NC NeoCube fi 5 mm kuleczki srebrne / N38 - neocube

Advantages as well as disadvantages of neodymium magnets.

In addition to their long-term stability, neodymium magnets provide the following advantages:

• They retain full power for around 10 years – the loss is just ~1% (based on simulations),
• They feature excellent resistance to magnetism drop when exposed to opposing magnetic fields,
• By using a reflective coating of silver, the element gains an nice look,
• Magnets have extremely high magnetic induction on the outer layer,
• These magnets tolerate elevated temperatures, often exceeding 230°C, when properly designed (in relation to build),
• Possibility of individual shaping as well as optimizing to concrete needs,
• Universal use in high-tech industry – they find application in data components, electromotive mechanisms, precision medical tools, also modern systems.
• Compactness – despite small sizes they generate large force, making them ideal for precision applications

Disadvantages of NdFeB magnets:

• At strong impacts they can crack, therefore we advise placing them in special holders. A metal housing provides additional protection against damage and increases the magnet's durability.
• When exposed to high temperature, neodymium magnets suffer a drop in power. Often, when the temperature exceeds 80°C, their strength decreases (depending on the size and shape of the magnet). For those who need magnets for extreme conditions, we offer [AH] versions withstanding up to 230°C
• When exposed to humidity, magnets start to rust. For applications outside, it is recommended to use protective magnets, such as magnets in rubber or plastics, which secure oxidation and corrosion.
• Limited ability of creating nuts in the magnet and complicated forms - recommended is casing - magnetic holder.
• Potential hazard related to microscopic parts of magnets pose a threat, in case of ingestion, which gains importance in the context of child health protection. It is also worth noting that small elements of these products are able to disrupt the diagnostic process medical when they are in the body.
• Higher cost of purchase is a significant factor to consider compared to ceramic magnets, especially in budget applications

Maximum lifting capacity of the magnet – what affects it?

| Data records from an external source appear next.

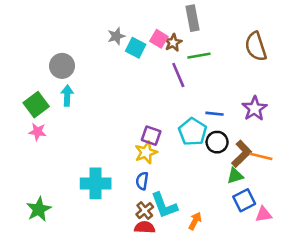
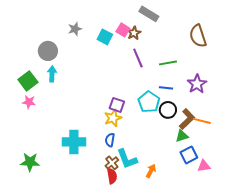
gray rectangle: (192, 18) -> (149, 14), turned -48
gray star: (116, 36) -> (75, 29), moved
green line: (199, 56) -> (168, 63), moved
green star: (39, 209) -> (30, 162), turned 30
red semicircle: (145, 227) -> (112, 176), turned 77

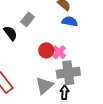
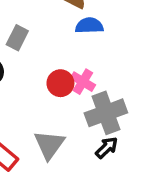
gray triangle: (44, 85) -> (49, 145), moved
black arrow: (64, 92) -> (107, 147), turned 56

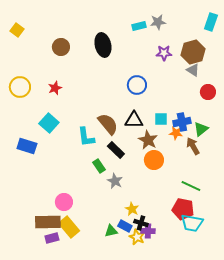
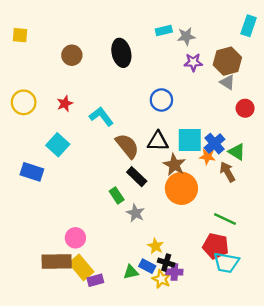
gray star: (158, 22) -> (186, 36), moved
yellow square: (17, 30) -> (20, 35), turned -32
cyan square: (161, 119) -> (190, 140), size x1.6
blue cross: (182, 122) -> (214, 144), turned -30
green triangle: (201, 129) -> (237, 152), turned -49
cyan L-shape: (86, 137) -> (101, 116), moved, turned 150
orange circle: (154, 160) -> (181, 188), size x1.4
purple rectangle: (52, 238) -> (95, 280), moved

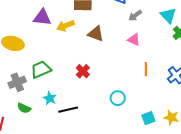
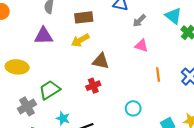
yellow arrow: (65, 26) -> (80, 40), moved
brown triangle: (96, 34) -> (101, 61), moved
red cross: (83, 71) -> (93, 86), turned 32

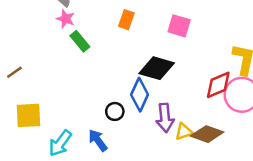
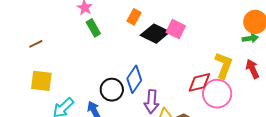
black diamond: (157, 68) -> (155, 34), moved
black circle: (115, 111) -> (112, 90), size x1.5

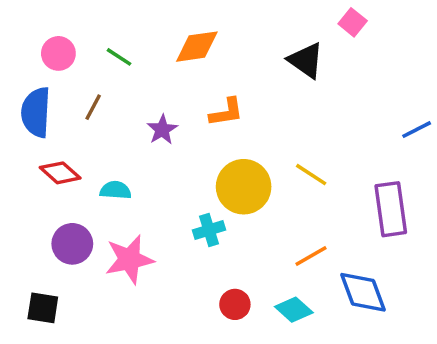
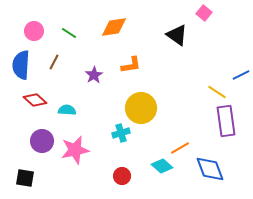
yellow line: (311, 175) -> (217, 92), moved
red circle: (235, 304) -> (122, 176), moved
cyan diamond: (294, 310) -> (162, 166), moved

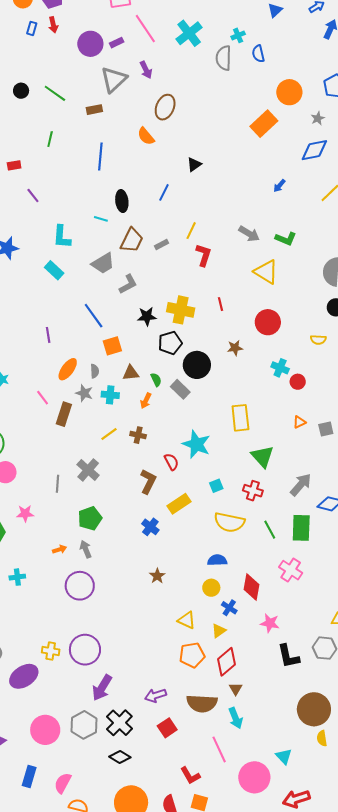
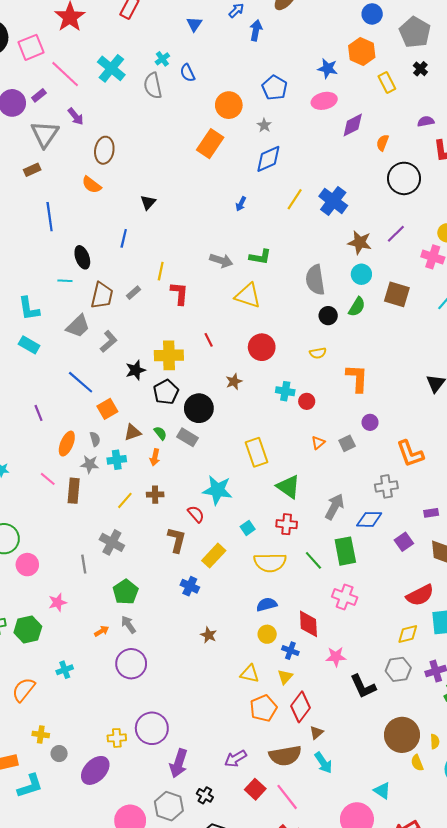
brown triangle: (236, 689) -> (316, 733), turned 32
black cross: (119, 723) -> (205, 795), size x0.6
pink line: (219, 749) -> (287, 797), moved

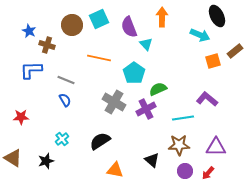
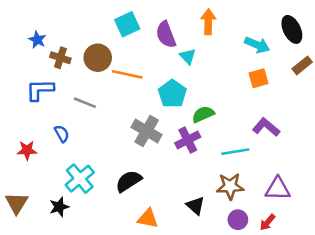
black ellipse: (217, 16) -> (292, 29), moved
brown circle: (72, 25) -> (98, 58), moved
orange square: (213, 61) -> (258, 78), moved
blue semicircle: (65, 100) -> (62, 134), moved
cyan cross: (62, 139) -> (80, 179), size x1.6
brown triangle: (13, 158) -> (17, 203), turned 30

The lifting capacity listed is a measurement result performed under standard conditions:

• using a plate made of low-carbon steel, acting as a magnetic yoke
• with a thickness minimum 10 mm
• characterized by lack of roughness
• with direct contact (no impurities)
• during detachment in a direction vertical to the mounting surface
• at conditions approx. 20°C

Key elements affecting lifting force

Effective lifting capacity impacted by specific conditions, such as (from most important):

• Gap between surfaces – even a fraction of a millimeter of separation (caused e.g. by veneer or unevenness) significantly weakens the magnet efficiency, often by half at just 0.5 mm.
• Angle of force application – highest force is reached only during pulling at a 90° angle. The force required to slide of the magnet along the plate is usually several times lower (approx. 1/5 of the lifting capacity).
• Plate thickness – insufficiently thick sheet causes magnetic saturation, causing part of the power to be lost to the other side.
• Material type – ideal substrate is high-permeability steel. Cast iron may generate lower lifting capacity.
• Base smoothness – the more even the plate, the better the adhesion and higher the lifting capacity. Unevenness acts like micro-gaps.
• Temperature influence – hot environment weakens magnetic field. Exceeding the limit temperature can permanently damage the magnet.

* Holding force was tested on the plate surface of 20 mm thickness, when a perpendicular force was applied, however under parallel forces the lifting capacity is smaller. Additionally, even a small distance {between} the magnet and the plate lowers the lifting capacity.